US 2017/0090454 A1 discloses a method for generating positioning travel data for a CNC machine. Optimized positioning paths are generated on the basis of machine kinematics, machine axis travel limits, machine axis speed and acceleration limits, and machine positioning methods, wherein a plurality of possible paths for repositioning a tool from a first configuration to a second configuration are determined.

DE 10 2004 027 944 A1 discloses a method for protecting at least two robots against collisions, in which movements of a robot are automatically checked for possible collisions and interlocks are automatically inserted in the movement sequence.

The functions described already facilitate the programming of robot sequences and help to avoid errors. However, all of the individual support systems described above have the problem that they are incomplete and, within certain limits, inaccurate. Therefore, interaction with the operator is still necessary during programming. This also means that damage caused by collisions cannot be completely prevented.

The aim is not simply to improve robot sequences by combining the various individual functions described, but to create the conditions for dynamic, collision-free autonavigation by taking a completely new approach.

BRIEF SUMMARY

The disclosure provides a method for determining at least part of a path for at least one autonavigation, which method supports the operator in making adjustments to the machine cycle and is optimized in respect of travel path, cycle time, reliability of the process, energy and wear.
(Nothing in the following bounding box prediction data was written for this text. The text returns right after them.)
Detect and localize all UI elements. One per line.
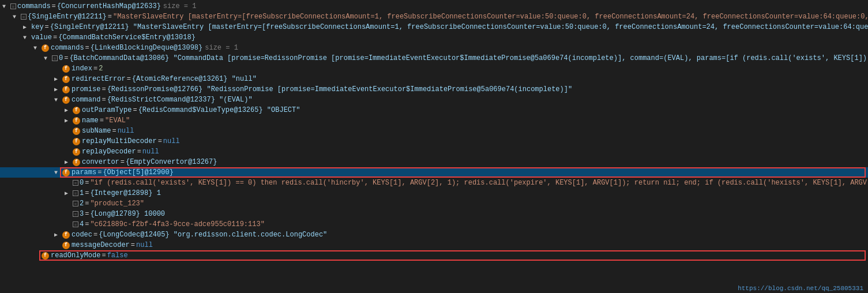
- size-info: size = 1: [163, 2, 197, 10]
- map-entry-icon: =: [73, 221, 78, 227]
- key-name: 0: [80, 179, 84, 187]
- field-icon: f: [73, 148, 80, 156]
- red-highlight-box: [60, 167, 866, 178]
- tree-row[interactable]: foutParamType = {RedisCommand$ValueType@…: [0, 105, 868, 115]
- tree-container: =commands = {ConcurrentHashMap@12633} si…: [0, 0, 868, 262]
- equals-sign: =: [102, 251, 106, 260]
- key-name: subName: [82, 127, 111, 135]
- equals-sign: =: [131, 241, 135, 249]
- value-text: {ConcurrentHashMap@12633}: [57, 2, 161, 10]
- value-text: {CommandBatchService$Entry@13018}: [58, 33, 196, 42]
- tree-row[interactable]: fconvertor = {EmptyConvertor@13267}: [0, 157, 868, 167]
- tree-row[interactable]: =2 = "product_123": [0, 198, 868, 209]
- tree-row[interactable]: fsubName = null: [0, 126, 868, 136]
- toggle-arrow[interactable]: [2, 3, 10, 10]
- toggle-arrow[interactable]: [65, 107, 73, 114]
- key-name: {SingleEntry@12211}: [28, 13, 107, 21]
- toggle-arrow[interactable]: [54, 170, 62, 176]
- tree-row[interactable]: =0 = {BatchCommandData@13086} "CommandDa…: [0, 53, 868, 63]
- field-icon: f: [42, 44, 49, 52]
- equals-sign: =: [108, 13, 112, 21]
- tree-row[interactable]: fname = "EVAL": [0, 115, 868, 126]
- equals-sign: =: [85, 210, 89, 218]
- equals-sign: =: [93, 65, 97, 73]
- tree-row[interactable]: fredirectError = {AtomicReference@13261}…: [0, 74, 868, 84]
- toggle-arrow[interactable]: [54, 86, 62, 93]
- tree-row[interactable]: fparams = {Object[5]@12900}: [0, 167, 868, 178]
- key-name: 4: [80, 220, 84, 228]
- value-text: {Long@12789} 10000: [90, 210, 165, 218]
- value-text: {RedisCommand$ValueType@13265} "OBJECT": [138, 106, 300, 114]
- map-entry-icon: =: [73, 190, 78, 196]
- debug-panel: =commands = {ConcurrentHashMap@12633} si…: [0, 0, 868, 293]
- field-icon: f: [62, 76, 70, 83]
- key-name: replayMultiDecoder: [82, 137, 157, 145]
- toggle-arrow[interactable]: [65, 159, 73, 166]
- toggle-arrow[interactable]: [13, 14, 21, 20]
- tree-row[interactable]: =1 = {Integer@12898} 1: [0, 188, 868, 198]
- value-text: {SingleEntry@12211} "MasterSlaveEntry [m…: [50, 23, 868, 31]
- field-icon: f: [42, 252, 49, 260]
- toggle-arrow[interactable]: [44, 55, 52, 62]
- toggle-arrow[interactable]: [23, 35, 31, 41]
- value-text: null: [163, 137, 180, 145]
- tree-row[interactable]: freplayDecoder = null: [0, 146, 868, 157]
- key-name: redirectError: [72, 75, 126, 83]
- value-text: "if (redis.call('exists', KEYS[1]) == 0)…: [90, 179, 868, 187]
- key-name: index: [72, 65, 92, 73]
- tree-row[interactable]: =commands = {ConcurrentHashMap@12633} si…: [0, 1, 868, 12]
- tree-row[interactable]: fmessageDecoder = null: [0, 240, 868, 250]
- equals-sign: =: [52, 2, 56, 10]
- value-text: {RedisStrictCommand@12337} "(EVAL)": [107, 96, 253, 104]
- equals-sign: =: [64, 54, 68, 62]
- toggle-arrow[interactable]: [65, 117, 73, 124]
- tree-row[interactable]: fpromise = {RedissonPromise@12766} "Redi…: [0, 84, 868, 95]
- value-text: {LongCodec@12405} "org.redisson.client.c…: [99, 231, 327, 239]
- map-entry-icon: =: [73, 211, 78, 217]
- tree-row[interactable]: key = {SingleEntry@12211} "MasterSlaveEn…: [0, 22, 868, 32]
- tree-row[interactable]: fcommand = {RedisStrictCommand@12337} "(…: [0, 95, 868, 105]
- key-name: 3: [80, 210, 84, 218]
- tree-row[interactable]: value = {CommandBatchService$Entry@13018…: [0, 32, 868, 43]
- value-text: {LinkedBlockingDeque@13098}: [91, 44, 202, 52]
- tree-row[interactable]: =0 = "if (redis.call('exists', KEYS[1]) …: [0, 178, 868, 188]
- field-icon: f: [73, 107, 80, 114]
- value-text: {BatchCommandData@13086} "CommandData [p…: [69, 54, 868, 62]
- field-icon: f: [62, 86, 70, 93]
- field-icon: f: [73, 127, 80, 135]
- toggle-arrow[interactable]: [65, 190, 73, 197]
- toggle-arrow[interactable]: [23, 24, 31, 31]
- value-text: {Integer@12898} 1: [90, 189, 160, 197]
- value-text: null: [118, 127, 134, 135]
- tree-row[interactable]: ={SingleEntry@12211} = "MasterSlaveEntry…: [0, 12, 868, 22]
- toggle-arrow[interactable]: [54, 231, 62, 238]
- tree-row[interactable]: findex = 2: [0, 63, 868, 74]
- tree-row[interactable]: =3 = {Long@12789} 10000: [0, 209, 868, 219]
- tree-row[interactable]: fcommands = {LinkedBlockingDeque@13098} …: [0, 43, 868, 53]
- equals-sign: =: [137, 148, 141, 156]
- map-entry-icon: =: [73, 201, 78, 206]
- toggle-arrow[interactable]: [54, 76, 62, 82]
- key-name: outParamType: [82, 106, 131, 114]
- key-name: commands: [17, 2, 51, 10]
- field-icon: f: [62, 242, 70, 249]
- equals-sign: =: [121, 158, 125, 166]
- key-name: 0: [59, 54, 63, 62]
- field-icon: f: [62, 169, 70, 176]
- tree-row[interactable]: freplayMultiDecoder = null: [0, 136, 868, 146]
- toggle-arrow[interactable]: [33, 45, 42, 51]
- toggle-arrow[interactable]: [54, 97, 62, 103]
- tree-row[interactable]: fcodec = {LongCodec@12405} "org.redisson…: [0, 230, 868, 240]
- tree-row[interactable]: =4 = "c621889c-f2bf-4fa3-9cce-adce955c01…: [0, 219, 868, 230]
- equals-sign: =: [112, 127, 116, 135]
- key-name: commands: [51, 44, 84, 52]
- key-name: key: [31, 23, 44, 31]
- equals-sign: =: [85, 44, 89, 52]
- tree-row[interactable]: freadOnlyMode = false: [0, 250, 868, 261]
- value-text: "EVAL": [105, 117, 130, 125]
- key-name: command: [72, 96, 100, 104]
- value-text: "product_123": [90, 200, 144, 208]
- key-name: params: [72, 168, 96, 176]
- key-name: codec: [72, 231, 92, 239]
- equals-sign: =: [85, 200, 89, 208]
The method for determining at least a part of a path for connecting at least one starting point to at least one finishing point in a space for at least one autonavigation of at least one movable component, for example of a peripheral device, for example a robot or a robot gripper, through the space on a machine, which is an injection molding machine for processing plastics and other plasticizable materials or a 3D printing machine configured for removing, transferring and/or depositing a molding,, comprises the following steps.

The machine, as defined at the outset, can have at least one machine part, such as a tool, a mold cavity, a molding, a sprue, a moving platen, a stationary platen and/or an injection unit. The machine can also have other machine parts and/or components, of an injection molding machine or a 3D printing machine. The machine parts can move and can preferably also be autonavigated in the space using the method presented. The machine part is then preferably autonavigated along the path that was calculated using the algorithm so that there is no collision with other machine parts, peripheral devices and/or the machine.

When reference is made in the following to the machine, this always refers to the machine and, where applicable, the machine parts of the machine.

A “movable component” is an element movable relative to the machine, such as a peripheral device. Such components can be, for example, grippers, robots, ejectors or other movable components, for example of a peripheral device as well as the machine, which move in the space so that a collision with the machine is to be avoided, especially if the machine also moves.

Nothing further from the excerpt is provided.